Instructions to follow
Your copy of the data should match it exactly, leaving out only the pictures.
(Beginning of Data to process)
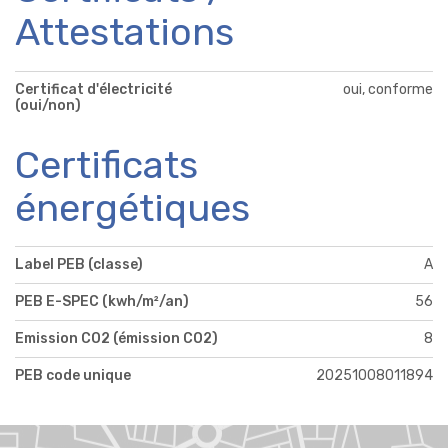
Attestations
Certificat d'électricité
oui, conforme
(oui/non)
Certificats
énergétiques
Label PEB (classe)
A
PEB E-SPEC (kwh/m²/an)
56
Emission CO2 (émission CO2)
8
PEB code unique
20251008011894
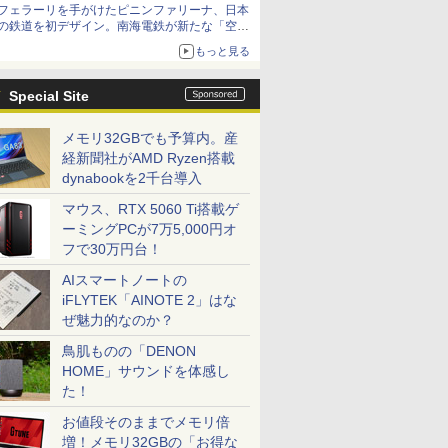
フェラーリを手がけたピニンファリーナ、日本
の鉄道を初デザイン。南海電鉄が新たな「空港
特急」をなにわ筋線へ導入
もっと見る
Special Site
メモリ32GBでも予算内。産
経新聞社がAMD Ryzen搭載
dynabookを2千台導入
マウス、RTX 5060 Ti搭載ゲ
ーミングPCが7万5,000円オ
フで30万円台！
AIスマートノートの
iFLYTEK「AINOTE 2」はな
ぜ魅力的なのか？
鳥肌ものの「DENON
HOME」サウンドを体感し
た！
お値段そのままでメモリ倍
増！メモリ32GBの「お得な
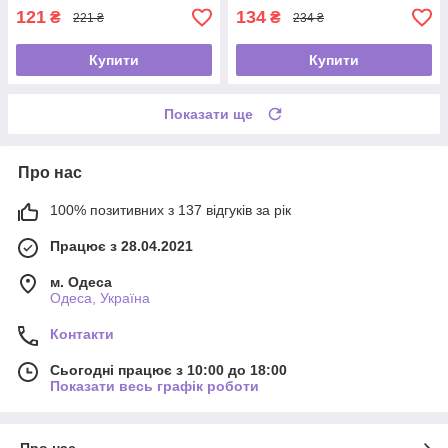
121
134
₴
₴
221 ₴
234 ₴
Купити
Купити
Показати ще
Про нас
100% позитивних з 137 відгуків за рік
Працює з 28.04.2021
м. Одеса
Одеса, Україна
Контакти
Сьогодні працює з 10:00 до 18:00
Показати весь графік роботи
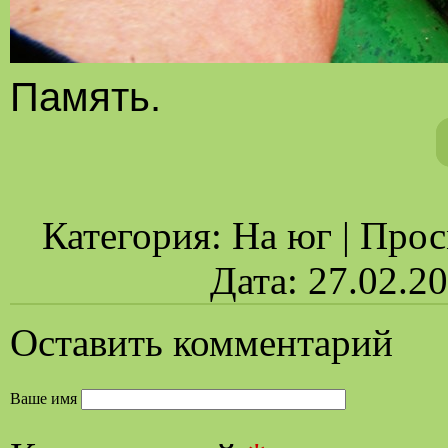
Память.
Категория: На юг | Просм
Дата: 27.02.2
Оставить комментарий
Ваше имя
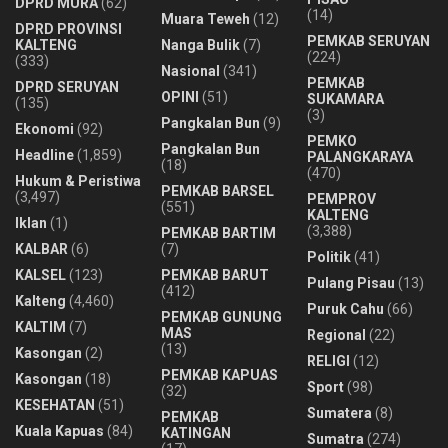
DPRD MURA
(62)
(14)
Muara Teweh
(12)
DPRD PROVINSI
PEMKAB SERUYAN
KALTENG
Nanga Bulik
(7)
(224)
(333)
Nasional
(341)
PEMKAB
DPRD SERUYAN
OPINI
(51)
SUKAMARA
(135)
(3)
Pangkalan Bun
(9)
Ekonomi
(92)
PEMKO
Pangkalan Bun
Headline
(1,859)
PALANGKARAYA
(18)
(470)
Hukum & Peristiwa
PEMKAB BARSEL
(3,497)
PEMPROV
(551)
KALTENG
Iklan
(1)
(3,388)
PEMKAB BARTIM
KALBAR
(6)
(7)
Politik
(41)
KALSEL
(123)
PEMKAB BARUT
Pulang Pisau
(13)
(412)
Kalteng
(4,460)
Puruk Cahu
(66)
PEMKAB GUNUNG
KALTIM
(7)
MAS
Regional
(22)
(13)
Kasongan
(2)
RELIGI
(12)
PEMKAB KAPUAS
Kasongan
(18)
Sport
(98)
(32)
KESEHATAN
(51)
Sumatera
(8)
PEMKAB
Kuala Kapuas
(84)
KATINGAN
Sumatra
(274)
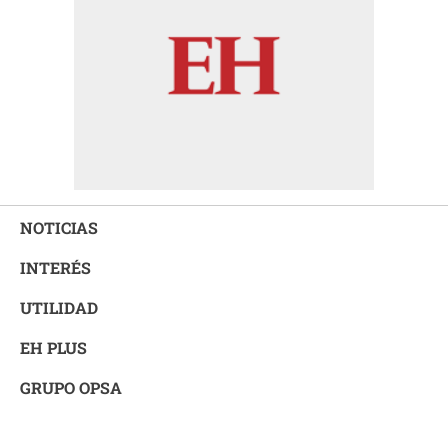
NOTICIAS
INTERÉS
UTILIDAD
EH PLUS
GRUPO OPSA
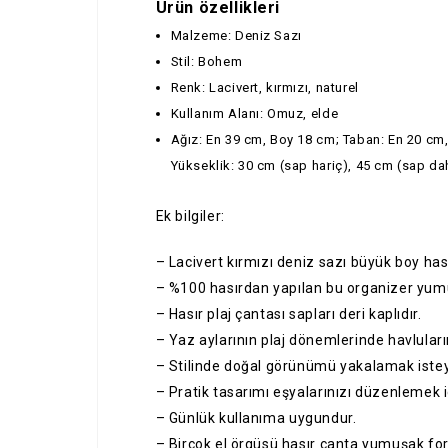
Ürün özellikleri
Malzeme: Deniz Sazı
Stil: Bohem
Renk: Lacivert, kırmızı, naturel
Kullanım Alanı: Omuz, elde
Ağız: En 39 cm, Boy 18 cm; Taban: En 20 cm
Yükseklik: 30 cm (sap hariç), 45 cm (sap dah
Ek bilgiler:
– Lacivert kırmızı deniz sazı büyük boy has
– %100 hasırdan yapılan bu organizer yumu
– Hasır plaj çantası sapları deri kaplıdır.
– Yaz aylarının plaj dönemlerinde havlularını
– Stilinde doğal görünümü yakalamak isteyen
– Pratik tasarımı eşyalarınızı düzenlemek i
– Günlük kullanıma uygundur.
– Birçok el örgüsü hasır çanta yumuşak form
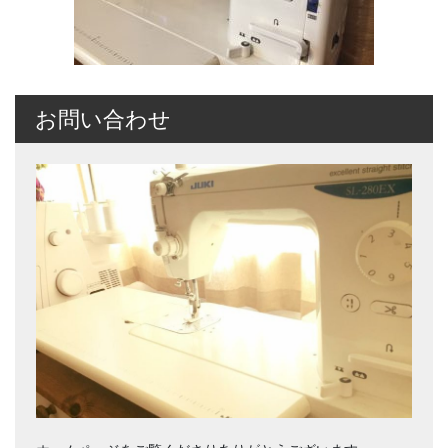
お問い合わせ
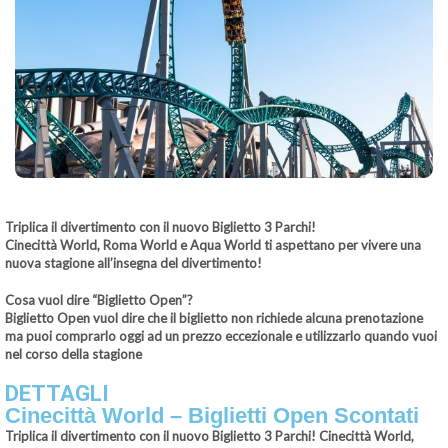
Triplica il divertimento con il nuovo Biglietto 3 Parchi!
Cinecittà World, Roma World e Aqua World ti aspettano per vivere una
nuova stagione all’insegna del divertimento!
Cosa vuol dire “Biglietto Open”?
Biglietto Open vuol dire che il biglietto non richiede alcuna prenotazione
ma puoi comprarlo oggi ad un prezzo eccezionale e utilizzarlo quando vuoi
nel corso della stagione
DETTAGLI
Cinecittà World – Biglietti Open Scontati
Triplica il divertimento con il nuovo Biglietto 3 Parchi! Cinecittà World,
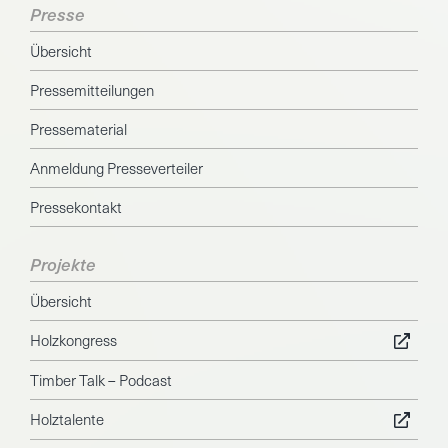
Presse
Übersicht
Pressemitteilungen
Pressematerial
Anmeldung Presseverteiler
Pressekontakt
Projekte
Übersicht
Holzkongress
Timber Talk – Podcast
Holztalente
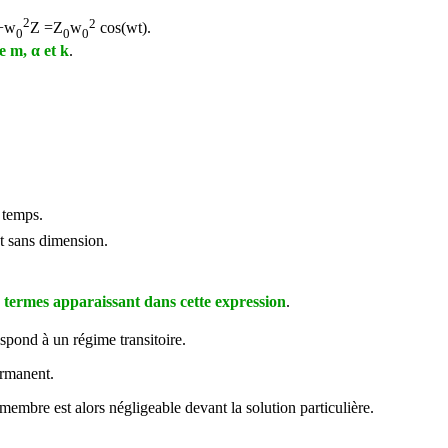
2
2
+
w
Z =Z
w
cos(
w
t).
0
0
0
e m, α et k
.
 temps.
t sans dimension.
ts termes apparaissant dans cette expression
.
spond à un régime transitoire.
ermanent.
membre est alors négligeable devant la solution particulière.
(End of Data to process)
Exercise solution
Attestations
Certificat d'électricité
oui, conforme
(oui/non)
Certificats
énergétiques
Label PEB (classe)
A
PEB E-SPEC (kwh/m²/an)
56
Emission CO2 (émission CO2)
8
PEB code unique
20251008011894
フェラーリを手がけたピニンファリーナ、日本
の鉄道を初デザイン。南海電鉄が新たな「空港
特急」をなにわ筋線へ導入
もっと見る
Special Site
メモリ32GBでも予算内。産
経新聞社がAMD Ryzen搭載
dynabookを2千台導入
マウス、RTX 5060 Ti搭載ゲ
ーミングPCが7万5,000円オ
フで30万円台！
AIスマートノートの
iFLYTEK「AINOTE 2」はな
ぜ魅力的なのか？
鳥肌ものの「DENON
HOME」サウンドを体感し
た！
お値段そのままでメモリ倍
増！メモリ32GBの「お得な
121
134
₴
₴
221 ₴
234 ₴
Купити
Купити
Показати ще
Про нас
100% позитивних з 137 відгуків за рік
Працює з 28.04.2021
м. Одеса
Одеса, Україна
Контакти
Сьогодні працює з 10:00 до 18:00
Показати весь графік роботи
Память.
Категория: На юг | Просм
Дата: 27.02.2
Оставить комментарий
Ваше имя
DPRD MURA
(62)
(14)
Muara Teweh
(12)
DPRD PROVINSI
PEMKAB SERUYAN
KALTENG
Nanga Bulik
(7)
(224)
(333)
Nasional
(341)
PEMKAB
DPRD SERUYAN
OPINI
(51)
SUKAMARA
(135)
(3)
Pangkalan Bun
(9)
Ekonomi
(92)
PEMKO
Pangkalan Bun
Headline
(1,859)
PALANGKARAYA
(18)
(470)
Hukum & Peristiwa
PEMKAB BARSEL
(3,497)
PEMPROV
(551)
KALTENG
Iklan
(1)
(3,388)
PEMKAB BARTIM
KALBAR
(6)
(7)
Politik
(41)
KALSEL
(123)
PEMKAB BARUT
Pulang Pisau
(13)
(412)
Kalteng
(4,460)
Puruk Cahu
(66)
PEMKAB GUNUNG
KALTIM
(7)
MAS
Regional
(22)
(13)
Kasongan
(2)
RELIGI
(12)
PEMKAB KAPUAS
Kasongan
(18)
Sport
(98)
(32)
KESEHATAN
(51)
Sumatera
(8)
PEMKAB
Kuala Kapuas
(84)
KATINGAN
Sumatra
(274)
NOTICIAS
INTERÉS
UTILIDAD
EH PLUS
GRUPO OPSA
Ürün özellikleri
Malzeme: Deniz Sazı
Stil: Bohem
Renk: Lacivert, kırmızı, naturel
Kullanım Alanı: Omuz, elde
Ağız: En 39 cm, Boy 18 cm; Taban: En 20 cm
Yükseklik: 30 cm (sap hariç), 45 cm (sap dah
Ek bilgiler:
– Lacivert kırmızı deniz sazı büyük boy has
– %100 hasırdan yapılan bu organizer yumu
– Hasır plaj çantası sapları deri kaplıdır.
– Yaz aylarının plaj dönemlerinde havlularını
– Stilinde doğal görünümü yakalamak isteyen
– Pratik tasarımı eşyalarınızı düzenlemek i
– Günlük kullanıma uygundur.
– Birçok el örgüsü hasır çanta yumuşak form
お問い合わせ
Triplica il divertimento con il nuovo Biglietto 3 Parchi!
Cinecittà World, Roma World e Aqua World ti aspettano per vivere una
nuova stagione all’insegna del divertimento!
Cosa vuol dire “Biglietto Open”?
Biglietto Open vuol dire che il biglietto non richiede alcuna prenotazione
ma puoi comprarlo oggi ad un prezzo eccezionale e utilizzarlo quando vuoi
nel corso della stagione
DETTAGLI
Cinecittà World – Biglietti Open Scontati
Triplica il divertimento con il nuovo Biglietto 3 Parchi! Cinecittà World,
Presse
Übersicht
Pressemitteilungen
Pressematerial
Anmeldung Presseverteiler
Pressekontakt
Projekte
Übersicht
Holzkongress
Timber Talk – Podcast
Holztalente
2
2
+
w
Z =Z
w
cos(
w
t).
0
0
0
e m, α et k
.
 temps.
t sans dimension.
ts termes apparaissant dans cette expression
.
spond à un régime transitoire.
ermanent.
membre est alors négligeable devant la solution particulière.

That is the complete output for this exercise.